In fact, for a long time, Hurley has been sort of a viewer mindset/mouthpiece, when he says what is in direct line to anticipated (or documented) audience-who-doesn't-know-everything-but sometimes-knows-more-than-the-other-characters' mind. Sometimes these thoughts are so preposterous as to be completely smack-in-the-forehead funny. I can see the producers showing premieres of each episode to some cast of previewers, and one of them saying any of these lines below, and then the writers saying, yep that is what the audience will think exactly--let's give Hurley that line. Or just picking up on what the audience says after watching an episode and building that in to a later show. So, what does Hurley say? Was that a dinosaur? How do we know that wasn't a dinosaur if we didn't see it? I'm out here looking for some psycho with Scott and Steve, right. And I'm realizing. . . who the hell are Scott and Steve?

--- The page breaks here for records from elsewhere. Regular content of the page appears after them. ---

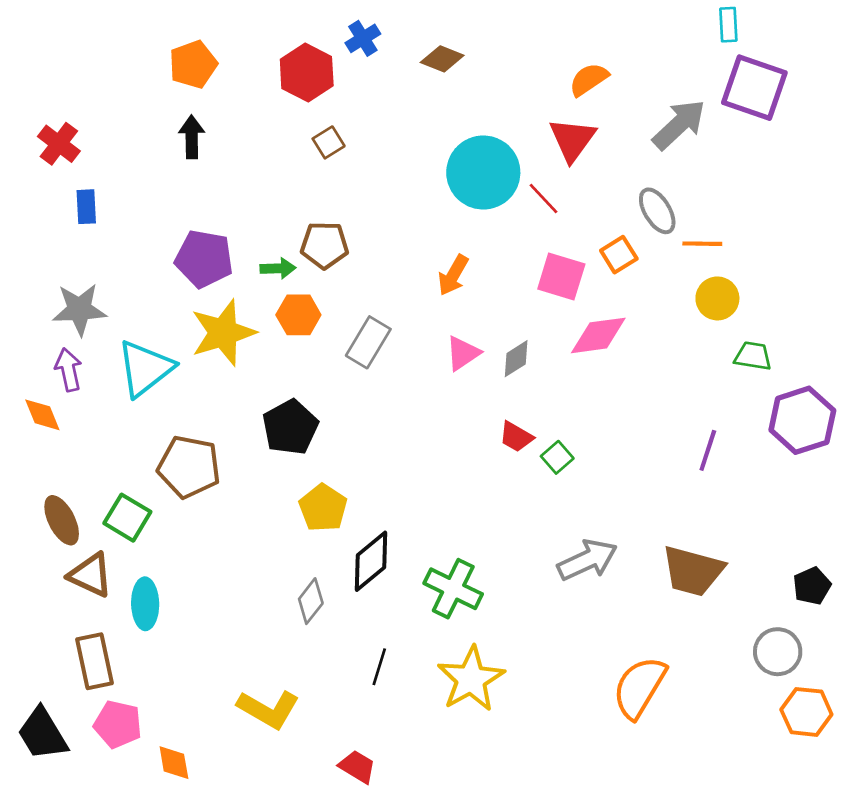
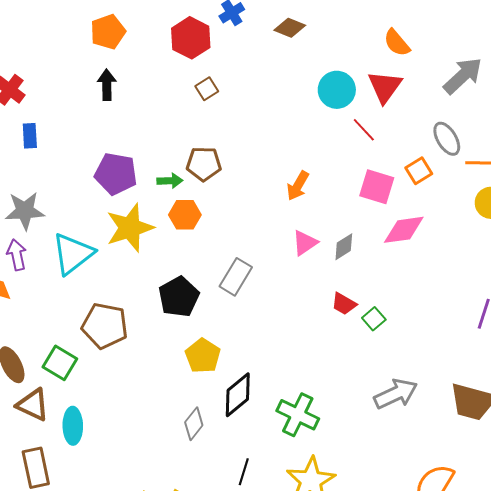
orange semicircle: (589, 79) -> (397, 43), turned -96
cyan circle: (483, 173) -> (337, 90), moved, size x0.7
gray rectangle: (368, 342) -> (236, 277), moved

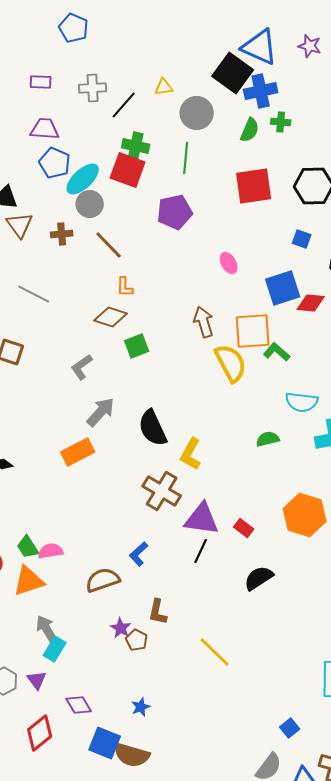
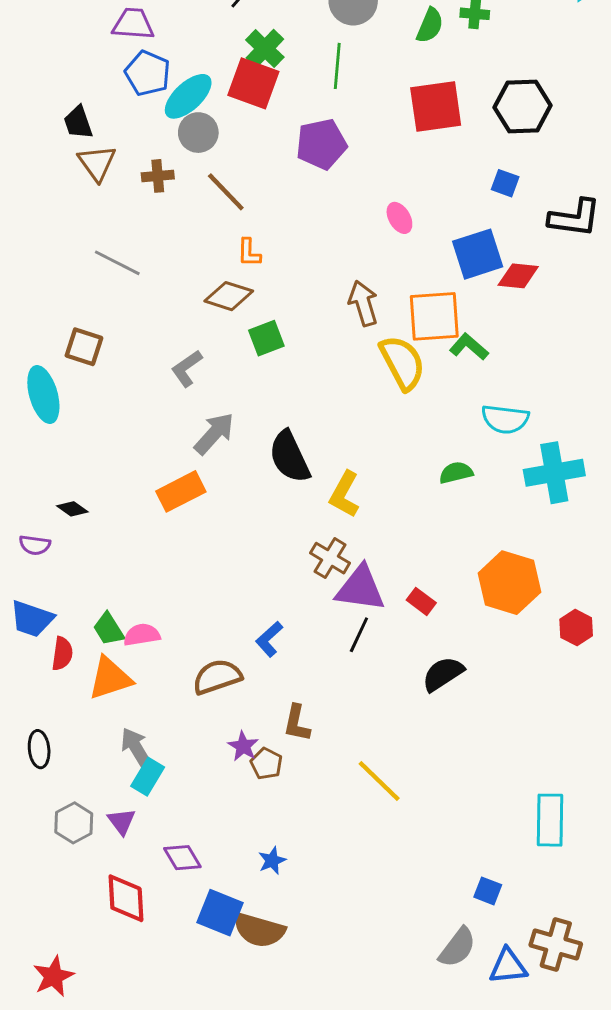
green cross: (136, 146) -> (265, 49), turned 32
brown cross: (162, 491) -> (330, 558), moved, size x0.7
blue square: (290, 728) -> (488, 891), turned -30
red diamond: (40, 733) -> (126, 898), turned -54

Other Hurley quotes (found online below):

[To Jin]Are you sure you don't speak English? There's a rumor that you do. . . Your wife's hot! You don't know?! Okay. . . that thing in the woods? Maybe it's a monster. Maybe it's a. . . pissed off giraffe, I don't know. The fact that no one is even looking for us? Yeah, that's weird. But I just go along with it, 'cause I'm along for the ride. Good old fun-time Hurley. Well, guess what? Now I want some friggin' answers! 

Well, you know, the whole fugitive thing. [Jack gawks at Hurley] He doesn't know? [Jack shakes his head]. Well how am I supposed to keep straight who knows what around here? I mean, Steve didn't even know about the polar bear.

So. . . Rose's husband is white. Didn't see that one comin'. 

So what do you think is the story with that Libby chick? I think I have a chance with her. I mean, it's a classic desert island scenario.
Did either of you see a guy run through here. . . in a bathrobe. . . with a coconut?
Did that bird just say my name?
I'll tell you how he knew. That guy. . . sees the future, dude. 

Dude, you stink. What is that, fish? Did you try to gut one yourself? How did you not learn that by now? I mean, we've been here like, three months.

Attention Others. Come in Others. If you're listening to this, I want you to know that we got you bastards. And unless the rest of you wanna be blown up you best stay away from our beach. . .

[To Jack]You'd look weird with a beard, dude.
[To Jack, who said the island hadn't been moved] Oh, really? 'Cause. . .one minute it was there, and the next it was gone, so. . . unless we, like, overlooked it, Dude, that's exactly what he did. But. . . if you've got another explanation, man, I'd love to hear it.

Okay. See, we did crash, but it was on this crazy island. And we waited for rescue, and there wasn't any rescue. And there was a smoke monster, and then there were other people on the island. We called them the Others, and they started attacking us. And we found some hatches, and there was a button you had to push every 108 minutes or. . . well, I was never really clear on that. But. . . the Others didn't have anything to do with the hatches. That was the DHARMA Initiative. The Others killed them, and now they're trying to kill us. And then we teamed up with the Others because some worse people were coming on a freighter. Desmond's girlfriend's father sent them to kill us. So we stole their helicopter and we  flew it to their freighter, but it blew up. And we couldn't go back to the island because it disappeared, so then we crashed into the ocean, and we floated there for a while until a boat came and picked us up. And by then, there were six of us. That part was true. But the rest of the people. . . who were on the plane? They're still on that island.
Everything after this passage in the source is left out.